Optimal Search, Location and Tracking of Surface Maritime Targets by a Constellation of Surveillance Satellites

摘要

The key to integrating surveillance operations and architectures is the allocation and tasking of multiple surveillance assets for the purpose of collectively satisfying specified surveillance information requirements subject to time, space, and resource constraints. A generic framework (GAMBIT) for addressing this issue was developed by P.E. Berry & D.A.B. Fogg (DSTO Research Report in draft 2003). The framework assumes that the supporting technologies in terms of communications bandwidth and processing power are in place.
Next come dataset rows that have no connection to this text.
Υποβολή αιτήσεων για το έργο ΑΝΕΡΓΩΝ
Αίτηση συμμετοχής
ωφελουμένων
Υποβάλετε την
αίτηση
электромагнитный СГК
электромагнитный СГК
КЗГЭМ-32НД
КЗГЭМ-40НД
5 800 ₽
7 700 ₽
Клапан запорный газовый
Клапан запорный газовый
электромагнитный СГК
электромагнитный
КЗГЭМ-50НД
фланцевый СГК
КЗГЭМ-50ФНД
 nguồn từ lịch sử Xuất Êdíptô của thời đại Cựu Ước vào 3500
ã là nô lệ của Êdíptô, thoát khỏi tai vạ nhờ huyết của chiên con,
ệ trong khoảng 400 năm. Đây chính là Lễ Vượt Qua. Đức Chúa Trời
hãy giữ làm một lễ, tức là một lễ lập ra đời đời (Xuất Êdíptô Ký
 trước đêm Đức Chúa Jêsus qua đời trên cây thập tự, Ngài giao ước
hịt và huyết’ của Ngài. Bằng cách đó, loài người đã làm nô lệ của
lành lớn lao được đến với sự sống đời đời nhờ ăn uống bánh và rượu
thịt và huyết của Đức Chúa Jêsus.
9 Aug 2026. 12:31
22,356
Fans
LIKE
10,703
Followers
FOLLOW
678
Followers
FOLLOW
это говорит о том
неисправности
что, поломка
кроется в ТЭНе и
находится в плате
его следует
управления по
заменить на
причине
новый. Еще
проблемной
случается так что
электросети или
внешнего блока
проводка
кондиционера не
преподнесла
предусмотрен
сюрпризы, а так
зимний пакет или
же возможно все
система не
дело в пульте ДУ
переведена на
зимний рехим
The issues associated with the maximal exploitation of space-based surveillance assets are unique due to the nature of the platforms, their sensors, and the communications links to the ground station for target information processing and sensor tasking. This report provides optimal solutions to the problem of dynamically determining the allocation and control of space-based surveillance resources for the purpose of detecting, locating, and tracking surface maritime targets using the GAMBIT formalism. The sensors' performances were modelled in terms of their probabilities of detection and false alarm. Three types of target motion model were considered: deterministic, Gauss-Markov, and conservative. Multiple targets were allowed. The solution progressed by cyclical target motion prediction and Bayesian update. Significant computational efficiency was achieved by use of a localized formulation of the problem. To illustrate the implementation of this process, the use of SAR satellites with several modes allowing different swaths and resolutions was considered. Optimal selection of swaths for target tracking, by choosing the swath for each access that minimizes the expected entropy (MOE) across the region of interest, was demonstrated. Three other MOE were used to select the swath: random, maximum probability, and maximum sum of probability. All were shown to be better than fixed swath or random swath selection. (3 tables, 12 figures, 10 refs.).